*** Data section ***

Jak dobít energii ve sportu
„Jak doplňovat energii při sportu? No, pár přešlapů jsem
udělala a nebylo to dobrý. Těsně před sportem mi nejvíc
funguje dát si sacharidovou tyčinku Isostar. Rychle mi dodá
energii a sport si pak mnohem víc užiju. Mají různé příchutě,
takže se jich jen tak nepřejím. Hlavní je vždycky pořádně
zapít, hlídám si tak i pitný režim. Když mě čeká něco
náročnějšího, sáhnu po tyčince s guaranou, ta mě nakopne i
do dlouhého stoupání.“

*** End of Data section ***
*** Data section ***

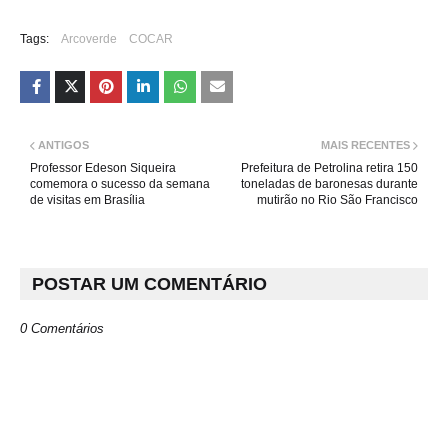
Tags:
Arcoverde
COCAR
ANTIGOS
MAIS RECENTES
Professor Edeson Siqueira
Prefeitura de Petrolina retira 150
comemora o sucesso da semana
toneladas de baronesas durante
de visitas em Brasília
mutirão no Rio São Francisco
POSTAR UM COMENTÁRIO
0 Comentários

*** End of Data section ***

■ Activity
Would you please copy exactly the part of the entries above that begins at the line containing "toneladas de baronesas durante" and ends at the line containing "0 Comentários", both lines included?

■ Result of this exercise
toneladas de baronesas durante
de visitas em Brasília
mutirão no Rio São Francisco
POSTAR UM COMENTÁRIO
0 Comentários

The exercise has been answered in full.